## EXERCISE DETAILS
Each line holding the string "buena" is to be copied from the data.

-------- PROVIDED RECORDS

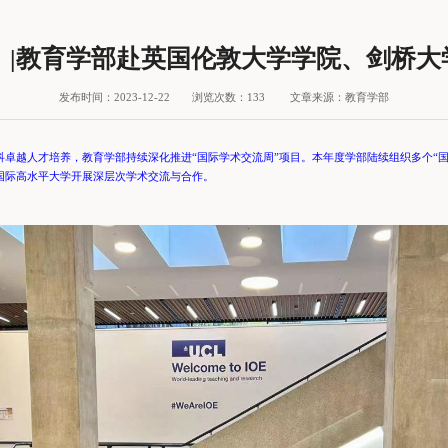
五）|教育学部赴英国伦敦大学学院、剑桥
发布时间：2023-12-22
浏览次数：
133
文章来源：教育学部
卓越人才培养，教育学部持续深化推进“国际学术交流周”项目。本年度学部陆续组织多个“
国际高水平大学开展深层次学术交流与合作。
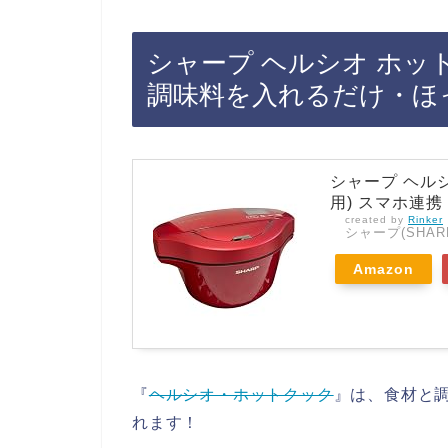
シャープ ヘルシオ ホッ
調味料を入れるだけ・ほ
シャープ ヘルシオ
用) スマホ連携 
created by
Rinker
シャープ(SHAR
Amazon
『
ヘルシオ・ホットクック
』は、食材と
れます！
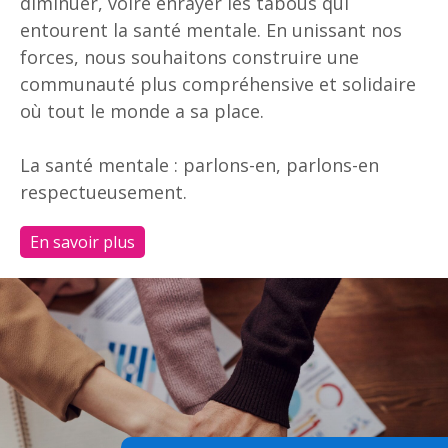
diminuer, voire enrayer les tabous qui
entourent la santé mentale. En unissant nos
forces, nous souhaitons construire une
communauté plus compréhensive et solidaire
où tout le monde a sa place.
La santé mentale : parlons-en, parlons-en
respectueusement.
En savoir plus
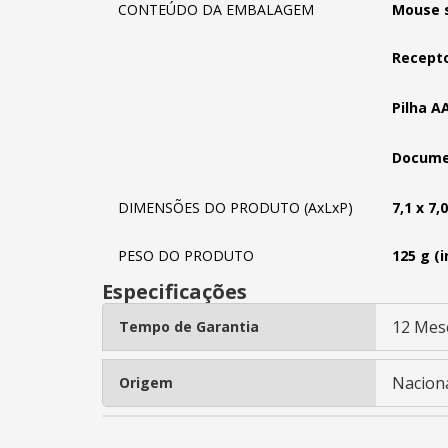
CONTEÚDO DA EMBALAGEM
Mouse s
Recepto
Pilha AA
Docume
DIMENSÕES DO PRODUTO (AxLxP)
7,1 x 7,
PESO DO PRODUTO
125 g (i
Especificações
12 Mes
Tempo de Garantia
Nacion
Origem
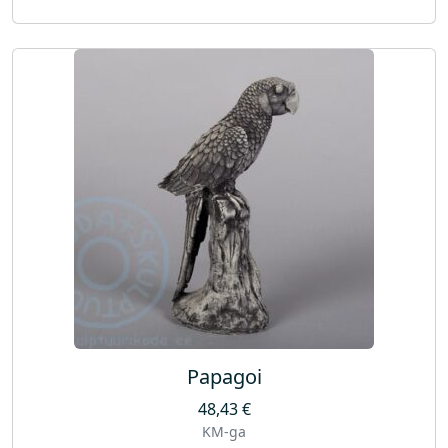
Papagoi
48,43
€
KM-ga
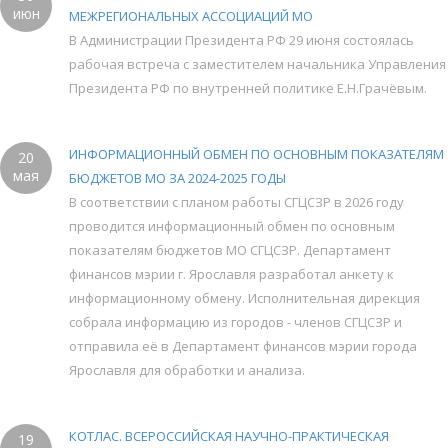
июн
МЕЖРЕГИОНАЛЬНЫХ АССОЦИАЦИЙ МО
В Администрации Президента РФ 29 июня состоялась
рабочая встреча с заместителем начальника Управления
Президента РФ по внутренней политике Е.Н.Грачёвым.
ИНФОРМАЦИОННЫЙ ОБМЕН ПО ОСНОВНЫМ ПОКАЗАТЕЛЯМ
20
мая
БЮДЖЕТОВ МО ЗА 2024-2025 ГОДЫ
В соответствии с планом работы СГЦСЗР в 2026 году
проводится информационный обмен по основным
показателям бюджетов МО СГЦСЗР. Департамент
финансов мэрии г. Ярославля разработал анкету к
информационному обмену. Исполнительная дирекция
собрала информацию из городов - членов СГЦСЗР и
отправила её в Департамент финансов мэрии города
Ярославля для обработки и анализа.
КОТЛАС. ВСЕРОССИЙСКАЯ НАУЧНО-ПРАКТИЧЕСКАЯ
19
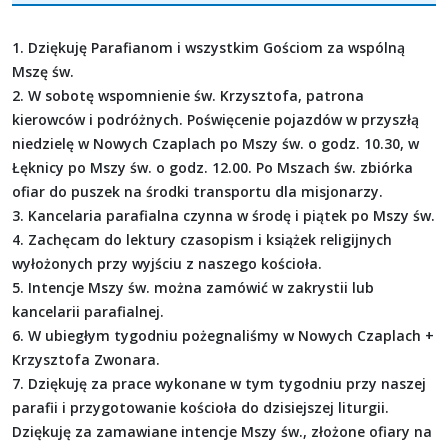
1. Dziękuję Parafianom i wszystkim Gościom za wspólną
Mszę św.
2. W sobotę wspomnienie św. Krzysztofa, patrona
kierowców i podróżnych. Poświęcenie pojazdów w przyszłą
niedzielę w Nowych Czaplach po Mszy św. o godz. 10.30, w
Łęknicy po Mszy św. o godz. 12.00. Po Mszach św. zbiórka
ofiar do puszek na środki transportu dla misjonarzy.
3. Kancelaria parafialna czynna w środę i piątek po Mszy św.
4. Zachęcam do lektury czasopism i książek religijnych
wyłożonych przy wyjściu z naszego kościoła.
5. Intencje Mszy św. można zamówić w zakrystii lub
kancelarii parafialnej.
6. W ubiegłym tygodniu pożegnaliśmy w Nowych Czaplach +
Krzysztofa Zwonara.
7. Dziękuję za prace wykonane w tym tygodniu przy naszej
parafii i przygotowanie kościoła do dzisiejszej liturgii.
Dziękuję za zamawiane intencje Mszy św., złożone ofiary na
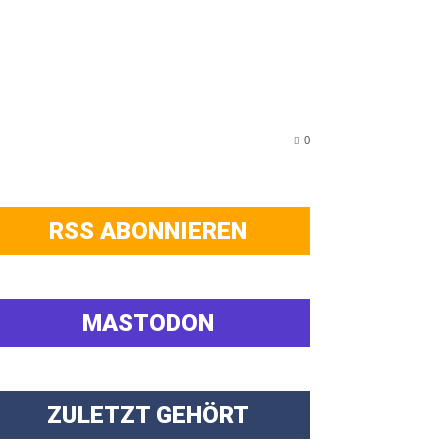
0
RSS ABONNIEREN
MASTODON
ZULETZT GEHÖRT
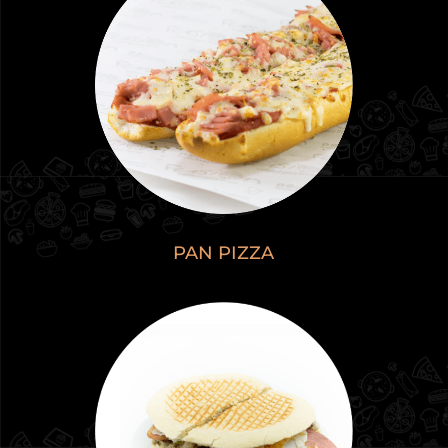
PAN PIZZA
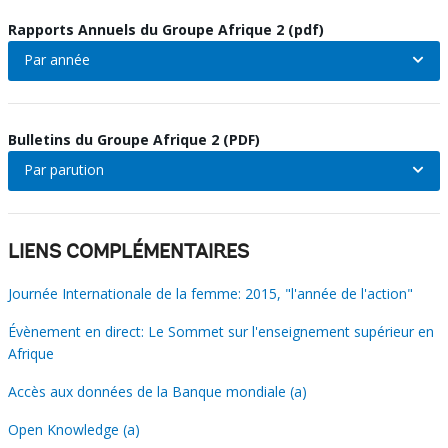
Rapports Annuels du Groupe Afrique 2 (pdf)
On
Par année
Par
selection,
année
leaving
Bulletins du Groupe Afrique 2 (PDF)
On
Par parution
this
Par
selection,
page
parution
leaving
LIENS COMPLÉMENTAIRES
On
this
Journée Internationale de la femme: 2015, "l'année de l'action"
selection,
page
Évènement en direct: Le Sommet sur l'enseignement supérieur en
leaving
Afrique
this
Accès aux données de la Banque mondiale (a)
Open Knowledge (a)
page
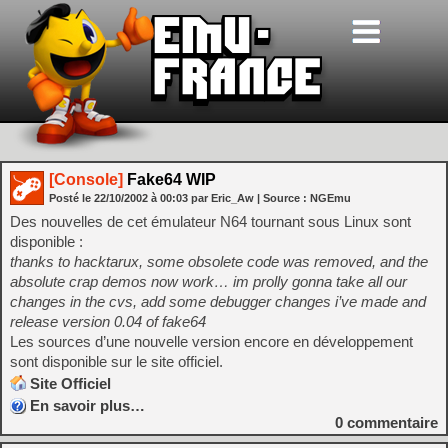
[Console]
Fake64 WIP
Posté le
22/10/2002
à
00:03
par Eric_Aw
| Source :
NGEmu
Des nouvelles de cet émulateur N64 tournant sous Linux sont
disponible :
thanks to hacktarux, some obsolete code was removed, and the
absolute crap demos now work… im prolly gonna take all our
changes in the cvs, add some debugger changes i’ve made and
release version 0.04 of fake64
Les sources d’une nouvelle version encore en développement
sont disponible sur le site officiel.
Site Officiel
En savoir plus…
0
commentaire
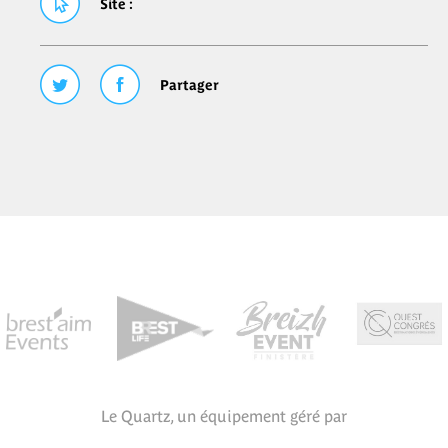
Site :
Partager
Le Quartz, un équipement géré par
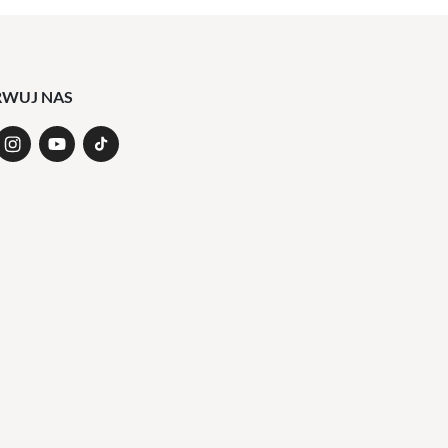
RWUJ NAS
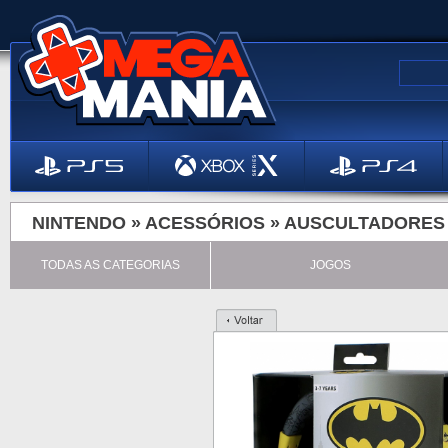
NINTENDO »
ACESSÓRIOS
»
AUSCULTADORES
TODAS AS CATEGORIAS
JOGOS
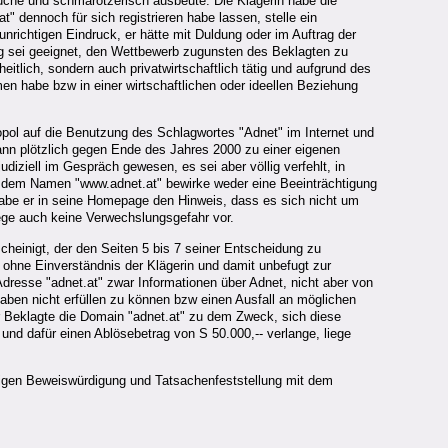
auche und schmarotzerisch ausbeute. Die Klägerin habe die
 dennoch für sich registrieren habe lassen, stelle ein
nrichtigen Eindruck, er hätte mit Duldung oder im Auftrag der
ng sei geeignet, den Wettbewerb zugunsten des Beklagten zu
tlich, sondern auch privatwirtschaftlich tätig und aufgrund des
en habe bzw in einer wirtschaftlichen oder ideellen Beziehung
pol auf die Benutzung des Schlagwortes "Adnet" im Internet und
ann plötzlich gegen Ende des Jahres 2000 zu einer eigenen
iziell im Gespräch gewesen, es sei aber völlig verfehlt, in
dem Namen "www.adnet.at" bewirke weder eine Beeinträchtigung
habe er in seine Homepage den Hinweis, dass es sich nicht um
iege auch keine Verwechslungsgefahr vor.
cheinigt, der den Seiten 5 bis 7 seiner Entscheidung zu
ohne Einverständnis der Klägerin und damit unbefugt zur
resse "adnet.at" zwar Informationen über Adnet, nicht aber von
fgaben nicht erfüllen zu können bzw einen Ausfall an möglichen
r Beklagte die Domain "adnet.at" zu dem Zweck, sich diese
nd dafür einen Ablösebetrag von S 50.000,-- verlange, liege
htigen Beweiswürdigung und Tatsachenfeststellung mit dem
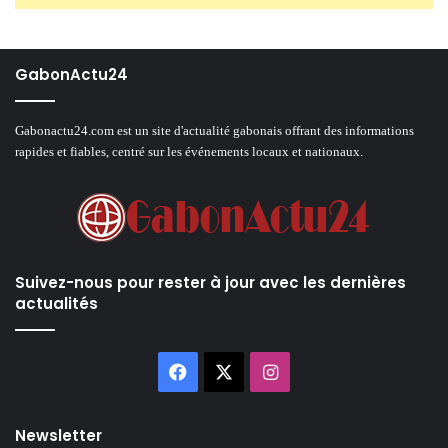
GabonActu24
Gabonactu24.com est un site d'actualité gabonais offrant des informations
rapides et fiables, centré sur les événements locaux et nationaux.
Suivez-nous pour rester à jour avec les dernières
actualités
Facebook
X
Instagram
Newsletter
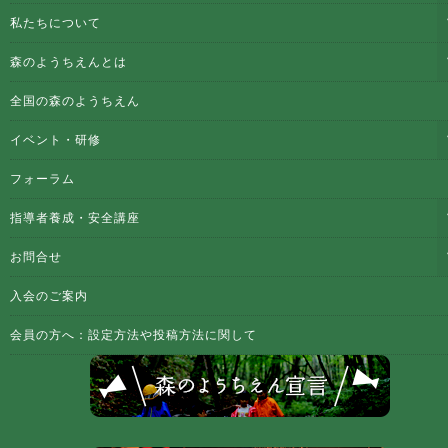
私たちについて
森のようちえんとは
全国の森のようちえん
イベント・研修
フォーラム
指導者養成・安全講座
お問合せ
入会のご案内
会員の方へ：設定方法や投稿方法に関して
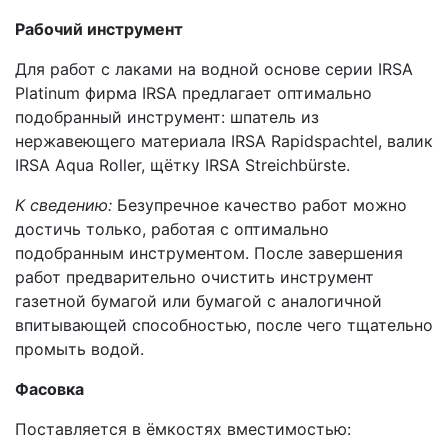
Рабочий инструмент
Для работ с лаками на водной основе серии IRSA
Platinum фирма IRSA предлагает оптимально
подобранный инструмент: шпатель из
нержавеющего материала IRSA Rapidspachtel, валик
IRSA Aqua Roller, щётку IRSA Streichbürste.
К сведению:
Безупречное качество работ можно
достичь только, работая с оптимально
подобранным инструментом. После завершения
работ предварительно очистить инструмент
газетной бумагой или бумагой с аналогичной
впитывающей способностью, после чего тщательно
промыть водой.
Фасовка
Поставляется в ёмкостях вместимостью:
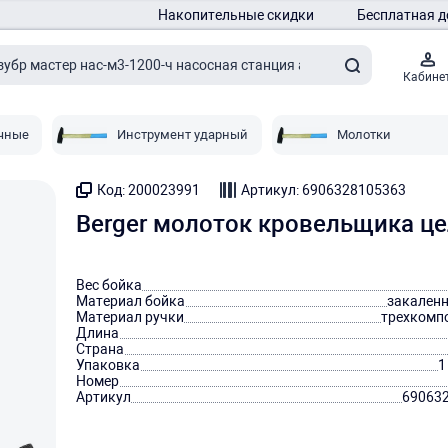
Накопительные скидки
Бесплатная д
Кабине
чные
Инструмент ударный
Молотки
Код: 200023991
Артикул: 6906328105363
Berger молоток кровельщика це
Вес бойка
Материал бойка
закаленн
Материал ручки
трехкомп
Длина
Страна
Упаковка
1
Номер
Артикул
69063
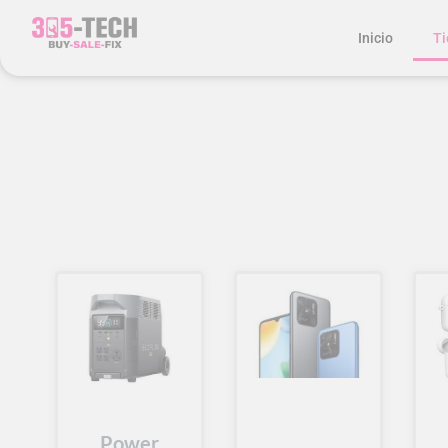
Inicio
Ti
Power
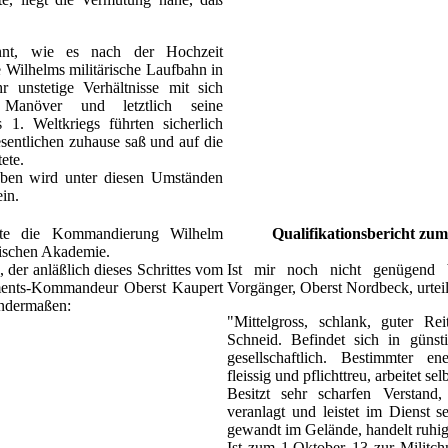
nnt, wie es nach der Hochzeit
e Wilhelms militärische Laufbahn in
r unstetige Verhältnisse mit sich
, Manöver und letztlich seine
. Weltkriegs führten sicherlich
sentlichen zuhause saß und auf die
ete.
eben wird unter diesen Umständen
in.
gte die Kommandierung Wilhelm
Qualifikationsbericht zu
hnischen Akademie.
, der anläßlich dieses Schrittes vom
Ist mir noch nicht genügend 
ments-Kommandeur Oberst Kaupert
Vorgänger, Oberst Nordbeck, urteilt
gendermaßen:
"Mittelgross, schlank, guter Re
Schneid. Befindet sich in günst
gesellschaftlich. Bestimmter en
fleissig und pflichttreu, arbeitet se
Besitzt sehr scharfen Verstand, 
veranlagt und leistet im Dienst s
gewandt im Gelände, handelt ruhig
Ist zum 1.Oktober 13 zur Milit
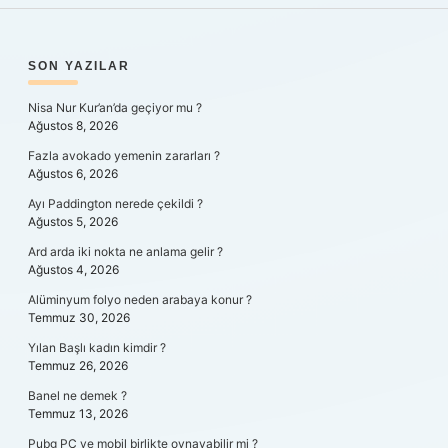
SIDEBAR
SON YAZILAR
Nisa Nur Kur’an’da geçiyor mu ?
Ağustos 8, 2026
Fazla avokado yemenin zararları ?
Ağustos 6, 2026
Ayı Paddington nerede çekildi ?
Ağustos 5, 2026
Ard arda iki nokta ne anlama gelir ?
Ağustos 4, 2026
Alüminyum folyo neden arabaya konur ?
Temmuz 30, 2026
Yılan Başlı kadın kimdir ?
Temmuz 26, 2026
Banel ne demek ?
Temmuz 13, 2026
Pubg PC ve mobil birlikte oynayabilir mi ?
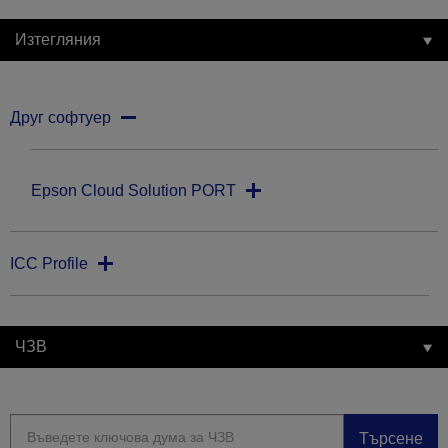
Изтегляния
Друг софтуер
Epson Cloud Solution PORT
ICC Profile
ЧЗВ
Търсене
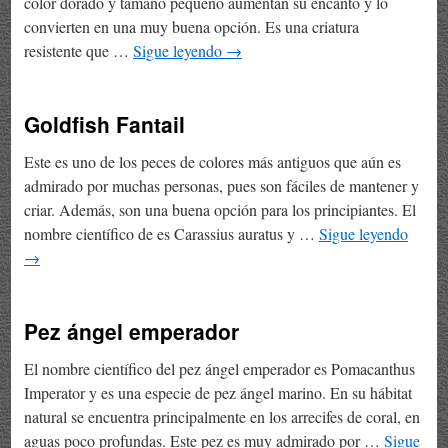
color dorado y tamaño pequeño aumentan su encanto y lo
convierten en una muy buena opción. Es una criatura
resistente que …
Sigue leyendo
→
Goldfish Fantail
Este es uno de los peces de colores más antiguos que aún es
admirado por muchas personas, pues son fáciles de mantener y
criar. Además, son una buena opción para los principiantes. El
nombre científico de es Carassius auratus y …
Sigue leyendo
→
Pez ángel emperador
El nombre científico del pez ángel emperador es Pomacanthus
Imperator y es una especie de pez ángel marino. En su hábitat
natural se encuentra principalmente en los arrecifes de coral, en
aguas poco profundas. Este pez es muy admirado por …
Sigue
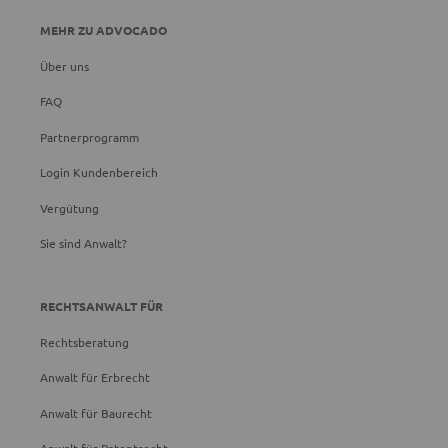
MEHR ZU ADVOCADO
Über uns
FAQ
Partnerprogramm
Login Kundenbereich
Vergütung
Sie sind Anwalt?
RECHTSANWALT FÜR
Rechtsberatung
Anwalt für Erbrecht
Anwalt für Baurecht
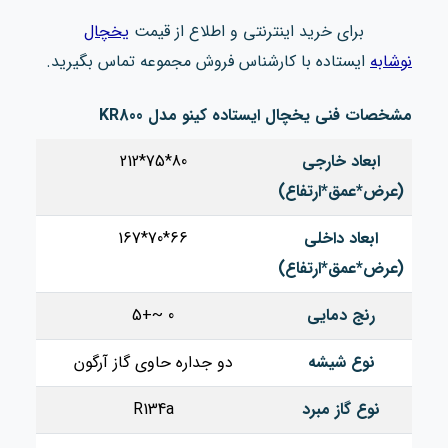
برای خرید اینترنتی و اطلاع از قیمت
یخچال
نوشابه
ایستاده
با کارشناس فروش مجموعه تماس بگیرید.
مشخصات فنی یخچال ایستاده کینو مدل KR800
ابعاد خارجی
80*75*212
(عرض*عمق*ارتفاع)
ابعاد داخلی
66*70*167
(عرض*عمق*ارتفاع)
رنج دمایی
0 ~+5
نوع شیشه
دو جداره حاوی گاز آرگون
نوع گاز مبرد
R134a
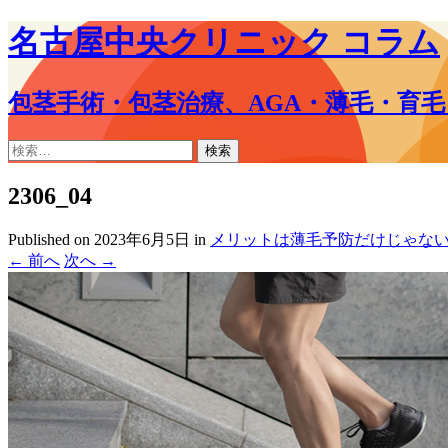
名古屋中央クリニック コラム
包茎手術・包茎治療、AGA・薄毛・育
コ
検
ン
索:
テ
2306_04
ン
ツ
Published on
2023年6月5日
in
メリットは薄毛予防だけじゃな
へ
←
前へ
次へ
→
ス
キ
ッ
プ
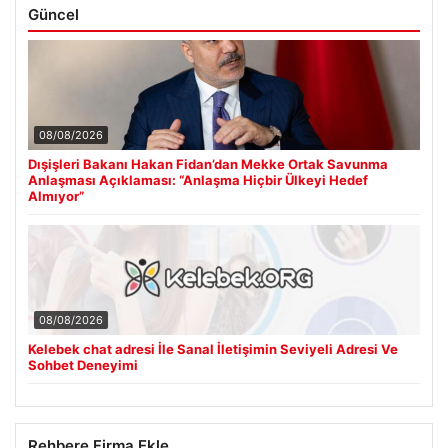
Güncel
08/08/2026
Dışişleri Bakanı Hakan Fidan’dan Mekke Ortak Savunma
Anlaşması Açıklaması: “Anlaşma Hiçbir Ülkeyi Hedef
Almıyor”
08/08/2026
Kelebek chat adresi İle Sanal İletişimin Seviyeli Adresi Ve
Sohbet Deneyimi
Rehbere Firma Ekle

----------------

## REPLY
convierten en una muy buena opción. Es una criatura
criar. Además, son una buena opción para los principiantes. El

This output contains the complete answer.